======== Records supplied ========

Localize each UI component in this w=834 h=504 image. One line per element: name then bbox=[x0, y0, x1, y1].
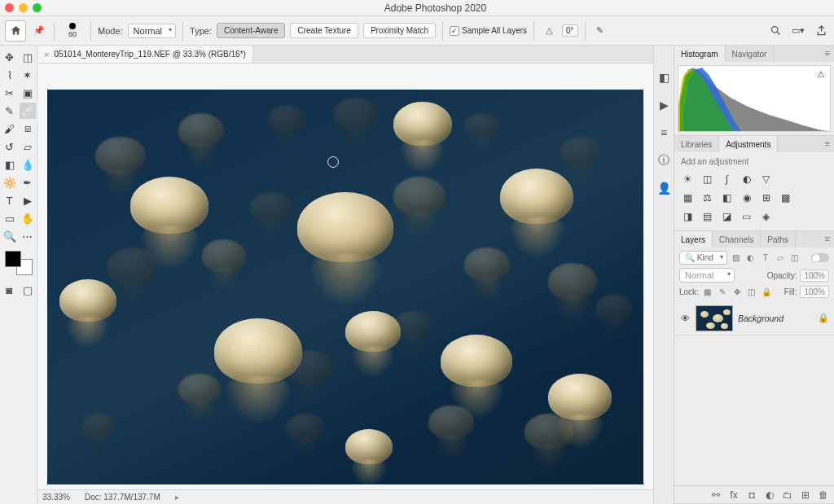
sample-all-layers-checkbox[interactable]: ✓ Sample All Layers bbox=[450, 26, 527, 36]
delete-layer-icon[interactable]: 🗑 bbox=[818, 489, 829, 501]
tab-histogram[interactable]: Histogram bbox=[674, 46, 726, 62]
foreground-color-swatch[interactable] bbox=[5, 251, 21, 267]
layer-name[interactable]: Background bbox=[738, 313, 813, 323]
adjustments-panel-menu-icon[interactable]: ≡ bbox=[821, 136, 834, 152]
lock-transparent-icon[interactable]: ▦ bbox=[702, 287, 713, 298]
brush-tool[interactable]: 🖌 bbox=[2, 121, 18, 137]
healing-brush-tool[interactable]: 🩹 bbox=[20, 103, 36, 119]
hue-sat-icon[interactable]: ▦ bbox=[681, 191, 695, 204]
channel-mixer-icon[interactable]: ⊞ bbox=[759, 191, 773, 204]
share-icon[interactable] bbox=[813, 23, 829, 39]
filter-adjust-icon[interactable]: ◐ bbox=[745, 252, 757, 264]
photo-filter-icon[interactable]: ◉ bbox=[740, 191, 753, 204]
filter-type-icon[interactable]: T bbox=[760, 252, 771, 264]
layer-row[interactable]: 👁 Background 🔒 bbox=[674, 301, 834, 335]
lock-artboard-icon[interactable]: ◫ bbox=[746, 287, 757, 298]
opacity-field[interactable]: 100% bbox=[800, 270, 829, 282]
new-layer-icon[interactable]: ⊞ bbox=[800, 489, 811, 501]
close-window-button[interactable] bbox=[5, 3, 14, 12]
pressure-size-icon[interactable]: ✎ bbox=[592, 23, 608, 39]
layer-style-icon[interactable]: fx bbox=[728, 489, 740, 501]
zoom-tool[interactable]: 🔍 bbox=[2, 228, 18, 244]
threshold-icon[interactable]: ◪ bbox=[720, 209, 734, 223]
curves-icon[interactable]: ∫ bbox=[720, 172, 734, 186]
layers-panel-menu-icon[interactable]: ≡ bbox=[821, 231, 834, 248]
fill-field[interactable]: 100% bbox=[800, 286, 829, 298]
vibrance-icon[interactable]: ▽ bbox=[759, 172, 773, 186]
tab-navigator[interactable]: Navigator bbox=[726, 46, 775, 62]
filter-pixel-icon[interactable]: ▧ bbox=[731, 252, 742, 264]
link-layers-icon[interactable]: ⚯ bbox=[710, 489, 722, 501]
status-disclosure-icon[interactable]: ▸ bbox=[175, 493, 179, 502]
brush-preset-picker[interactable]: 60 bbox=[61, 23, 84, 38]
layer-lock-icon[interactable]: 🔒 bbox=[818, 313, 829, 323]
bw-icon[interactable]: ◧ bbox=[720, 191, 734, 204]
lock-position-icon[interactable]: ✥ bbox=[731, 287, 743, 298]
content-aware-button[interactable]: Content-Aware bbox=[217, 23, 286, 38]
layer-filter-toggle[interactable] bbox=[811, 253, 829, 262]
color-swatches[interactable] bbox=[5, 251, 33, 275]
filter-shape-icon[interactable]: ▱ bbox=[775, 252, 786, 264]
maximize-window-button[interactable] bbox=[33, 3, 42, 12]
canvas-viewport[interactable] bbox=[37, 64, 653, 489]
blend-mode-dropdown[interactable]: Normal bbox=[679, 268, 735, 283]
exposure-icon[interactable]: ◐ bbox=[740, 172, 753, 186]
tab-channels[interactable]: Channels bbox=[713, 231, 761, 248]
lock-image-icon[interactable]: ✎ bbox=[717, 287, 728, 298]
adjustment-layer-icon[interactable]: ◐ bbox=[764, 489, 775, 501]
invert-icon[interactable]: ◨ bbox=[681, 209, 695, 223]
minimize-window-button[interactable] bbox=[19, 3, 28, 12]
pen-tool[interactable]: ✒ bbox=[20, 174, 36, 191]
gradient-map-icon[interactable]: ▭ bbox=[740, 209, 753, 223]
screen-mode-icon[interactable]: ▢ bbox=[20, 282, 36, 298]
blur-tool[interactable]: 💧 bbox=[20, 156, 36, 173]
edit-toolbar[interactable]: ⋯ bbox=[20, 228, 36, 244]
marquee-tool[interactable]: ◫ bbox=[20, 49, 36, 65]
type-tool[interactable]: T bbox=[2, 192, 18, 208]
tab-libraries[interactable]: Libraries bbox=[674, 136, 719, 152]
search-icon[interactable] bbox=[767, 23, 784, 39]
color-balance-icon[interactable]: ⚖ bbox=[700, 191, 714, 204]
layer-group-icon[interactable]: 🗀 bbox=[782, 489, 793, 501]
selective-color-icon[interactable]: ◈ bbox=[759, 209, 773, 223]
blend-mode-dropdown[interactable]: Normal bbox=[128, 24, 176, 38]
layer-filter-kind-dropdown[interactable]: 🔍 Kind bbox=[679, 251, 727, 265]
history-brush-tool[interactable]: ↺ bbox=[2, 138, 18, 155]
path-select-tool[interactable]: ▶ bbox=[20, 192, 36, 208]
pin-icon[interactable]: 📌 bbox=[31, 23, 47, 39]
quick-select-tool[interactable]: ✶ bbox=[20, 67, 36, 83]
quick-mask-icon[interactable]: ◙ bbox=[2, 282, 17, 298]
layer-mask-icon[interactable]: ◘ bbox=[746, 489, 757, 501]
frame-tool[interactable]: ▣ bbox=[20, 85, 36, 101]
filter-smart-icon[interactable]: ◫ bbox=[789, 252, 801, 264]
clone-stamp-tool[interactable]: ⧇ bbox=[20, 121, 36, 137]
color-panel-icon[interactable]: ◧ bbox=[656, 70, 671, 85]
close-tab-icon[interactable]: × bbox=[44, 50, 49, 59]
layer-visibility-icon[interactable]: 👁 bbox=[679, 313, 691, 323]
layer-thumbnail[interactable] bbox=[696, 305, 733, 331]
workspace-switcher-icon[interactable]: ▭▾ bbox=[790, 23, 806, 39]
lasso-tool[interactable]: ⌇ bbox=[2, 67, 18, 83]
home-button[interactable] bbox=[5, 20, 26, 42]
move-tool[interactable]: ✥ bbox=[2, 49, 18, 65]
hand-tool[interactable]: ✋ bbox=[20, 210, 36, 226]
tab-layers[interactable]: Layers bbox=[674, 231, 713, 248]
zoom-level[interactable]: 33.33% bbox=[42, 493, 70, 502]
actions-panel-icon[interactable]: ▶ bbox=[656, 98, 671, 112]
brightness-contrast-icon[interactable]: ☀ bbox=[681, 172, 695, 186]
tab-adjustments[interactable]: Adjustments bbox=[719, 136, 778, 152]
gradient-tool[interactable]: ◧ bbox=[2, 156, 18, 173]
posterize-icon[interactable]: ▤ bbox=[700, 209, 714, 223]
angle-field[interactable]: 0° bbox=[562, 24, 578, 37]
histogram-warning-icon[interactable]: ⚠ bbox=[817, 69, 825, 80]
levels-icon[interactable]: ◫ bbox=[700, 172, 714, 186]
crop-tool[interactable]: ✂ bbox=[2, 85, 18, 101]
shape-tool[interactable]: ▭ bbox=[2, 210, 18, 226]
dodge-tool[interactable]: 🔆 bbox=[2, 174, 18, 191]
lock-all-icon[interactable]: 🔒 bbox=[761, 287, 772, 298]
tab-paths[interactable]: Paths bbox=[761, 231, 796, 248]
create-texture-button[interactable]: Create Texture bbox=[290, 23, 358, 38]
color-lookup-icon[interactable]: ▩ bbox=[779, 191, 792, 204]
eyedropper-tool[interactable]: ✎ bbox=[2, 103, 18, 119]
document-tab[interactable]: × 051014_MontereyTrip_119.NEF @ 33.3% (R… bbox=[37, 46, 253, 63]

========

Copy out the records above in full, exactly as written, but not the pictures.

Localize each UI component in this w=834 h=504 image. One line per element: name then bbox=[x0, y0, x1, y1].
sample-all-layers-checkbox[interactable]: ✓ Sample All Layers bbox=[450, 26, 527, 36]
delete-layer-icon[interactable]: 🗑 bbox=[818, 489, 829, 501]
tab-histogram[interactable]: Histogram bbox=[674, 46, 726, 62]
foreground-color-swatch[interactable] bbox=[5, 251, 21, 267]
layer-name[interactable]: Background bbox=[738, 313, 813, 323]
adjustments-panel-menu-icon[interactable]: ≡ bbox=[821, 136, 834, 152]
lock-transparent-icon[interactable]: ▦ bbox=[702, 287, 713, 298]
brush-tool[interactable]: 🖌 bbox=[2, 121, 18, 137]
healing-brush-tool[interactable]: 🩹 bbox=[20, 103, 36, 119]
hue-sat-icon[interactable]: ▦ bbox=[681, 191, 695, 204]
channel-mixer-icon[interactable]: ⊞ bbox=[759, 191, 773, 204]
share-icon[interactable] bbox=[813, 23, 829, 39]
filter-adjust-icon[interactable]: ◐ bbox=[745, 252, 757, 264]
photo-filter-icon[interactable]: ◉ bbox=[740, 191, 753, 204]
filter-type-icon[interactable]: T bbox=[760, 252, 771, 264]
layer-row[interactable]: 👁 Background 🔒 bbox=[674, 301, 834, 335]
lock-artboard-icon[interactable]: ◫ bbox=[746, 287, 757, 298]
opacity-field[interactable]: 100% bbox=[800, 270, 829, 282]
new-layer-icon[interactable]: ⊞ bbox=[800, 489, 811, 501]
close-window-button[interactable] bbox=[5, 3, 14, 12]
pressure-size-icon[interactable]: ✎ bbox=[592, 23, 608, 39]
layer-style-icon[interactable]: fx bbox=[728, 489, 740, 501]
zoom-tool[interactable]: 🔍 bbox=[2, 228, 18, 244]
threshold-icon[interactable]: ◪ bbox=[720, 209, 734, 223]
curves-icon[interactable]: ∫ bbox=[720, 172, 734, 186]
layers-panel-menu-icon[interactable]: ≡ bbox=[821, 231, 834, 248]
fill-field[interactable]: 100% bbox=[800, 286, 829, 298]
vibrance-icon[interactable]: ▽ bbox=[759, 172, 773, 186]
tab-navigator[interactable]: Navigator bbox=[726, 46, 775, 62]
filter-pixel-icon[interactable]: ▧ bbox=[731, 252, 742, 264]
link-layers-icon[interactable]: ⚯ bbox=[710, 489, 722, 501]
status-disclosure-icon[interactable]: ▸ bbox=[175, 493, 179, 502]
brush-preset-picker[interactable]: 60 bbox=[61, 23, 84, 38]
layer-lock-icon[interactable]: 🔒 bbox=[818, 313, 829, 323]
bw-icon[interactable]: ◧ bbox=[720, 191, 734, 204]
lock-position-icon[interactable]: ✥ bbox=[731, 287, 743, 298]
content-aware-button[interactable]: Content-Aware bbox=[217, 23, 286, 38]
layer-filter-toggle[interactable] bbox=[811, 253, 829, 262]
color-swatches[interactable] bbox=[5, 251, 33, 275]
filter-shape-icon[interactable]: ▱ bbox=[775, 252, 786, 264]
maximize-window-button[interactable] bbox=[33, 3, 42, 12]
canvas-viewport[interactable] bbox=[37, 64, 653, 489]
blend-mode-dropdown[interactable]: Normal bbox=[679, 268, 735, 283]
exposure-icon[interactable]: ◐ bbox=[740, 172, 753, 186]
tab-channels[interactable]: Channels bbox=[713, 231, 761, 248]
lock-image-icon[interactable]: ✎ bbox=[717, 287, 728, 298]
adjustment-layer-icon[interactable]: ◐ bbox=[764, 489, 775, 501]
invert-icon[interactable]: ◨ bbox=[681, 209, 695, 223]
minimize-window-button[interactable] bbox=[19, 3, 28, 12]
pen-tool[interactable]: ✒ bbox=[20, 174, 36, 191]
gradient-map-icon[interactable]: ▭ bbox=[740, 209, 753, 223]
screen-mode-icon[interactable]: ▢ bbox=[20, 282, 36, 298]
blur-tool[interactable]: 💧 bbox=[20, 156, 36, 173]
edit-toolbar[interactable]: ⋯ bbox=[20, 228, 36, 244]
marquee-tool[interactable]: ◫ bbox=[20, 49, 36, 65]
type-tool[interactable]: T bbox=[2, 192, 18, 208]
tab-libraries[interactable]: Libraries bbox=[674, 136, 719, 152]
search-icon[interactable] bbox=[767, 23, 784, 39]
color-balance-icon[interactable]: ⚖ bbox=[700, 191, 714, 204]
layer-group-icon[interactable]: 🗀 bbox=[782, 489, 793, 501]
selective-color-icon[interactable]: ◈ bbox=[759, 209, 773, 223]
blend-mode-dropdown[interactable]: Normal bbox=[128, 24, 176, 38]
layer-filter-kind-dropdown[interactable]: 🔍 Kind bbox=[679, 251, 727, 265]
history-brush-tool[interactable]: ↺ bbox=[2, 138, 18, 155]
path-select-tool[interactable]: ▶ bbox=[20, 192, 36, 208]
pin-icon[interactable]: 📌 bbox=[31, 23, 47, 39]
quick-select-tool[interactable]: ✶ bbox=[20, 67, 36, 83]
quick-mask-icon[interactable]: ◙ bbox=[2, 282, 17, 298]
layer-mask-icon[interactable]: ◘ bbox=[746, 489, 757, 501]
frame-tool[interactable]: ▣ bbox=[20, 85, 36, 101]
filter-smart-icon[interactable]: ◫ bbox=[789, 252, 801, 264]
clone-stamp-tool[interactable]: ⧇ bbox=[20, 121, 36, 137]
color-panel-icon[interactable]: ◧ bbox=[656, 70, 671, 85]
close-tab-icon[interactable]: × bbox=[44, 50, 49, 59]
layer-visibility-icon[interactable]: 👁 bbox=[679, 313, 691, 323]
layer-thumbnail[interactable] bbox=[696, 305, 733, 331]
workspace-switcher-icon[interactable]: ▭▾ bbox=[790, 23, 806, 39]
lasso-tool[interactable]: ⌇ bbox=[2, 67, 18, 83]
home-button[interactable] bbox=[5, 20, 26, 42]
move-tool[interactable]: ✥ bbox=[2, 49, 18, 65]
hand-tool[interactable]: ✋ bbox=[20, 210, 36, 226]
tab-layers[interactable]: Layers bbox=[674, 231, 713, 248]
zoom-level[interactable]: 33.33% bbox=[42, 493, 70, 502]
actions-panel-icon[interactable]: ▶ bbox=[656, 98, 671, 112]
brightness-contrast-icon[interactable]: ☀ bbox=[681, 172, 695, 186]
tab-adjustments[interactable]: Adjustments bbox=[719, 136, 778, 152]
gradient-tool[interactable]: ◧ bbox=[2, 156, 18, 173]
posterize-icon[interactable]: ▤ bbox=[700, 209, 714, 223]
angle-field[interactable]: 0° bbox=[562, 24, 578, 37]
histogram-warning-icon[interactable]: ⚠ bbox=[817, 69, 825, 80]
levels-icon[interactable]: ◫ bbox=[700, 172, 714, 186]
crop-tool[interactable]: ✂ bbox=[2, 85, 18, 101]
shape-tool[interactable]: ▭ bbox=[2, 210, 18, 226]
dodge-tool[interactable]: 🔆 bbox=[2, 174, 18, 191]
lock-all-icon[interactable]: 🔒 bbox=[761, 287, 772, 298]
tab-paths[interactable]: Paths bbox=[761, 231, 796, 248]
create-texture-button[interactable]: Create Texture bbox=[290, 23, 358, 38]
color-lookup-icon[interactable]: ▩ bbox=[779, 191, 792, 204]
eyedropper-tool[interactable]: ✎ bbox=[2, 103, 18, 119]
document-tab[interactable]: × 051014_MontereyTrip_119.NEF @ 33.3% (R… bbox=[37, 46, 253, 63]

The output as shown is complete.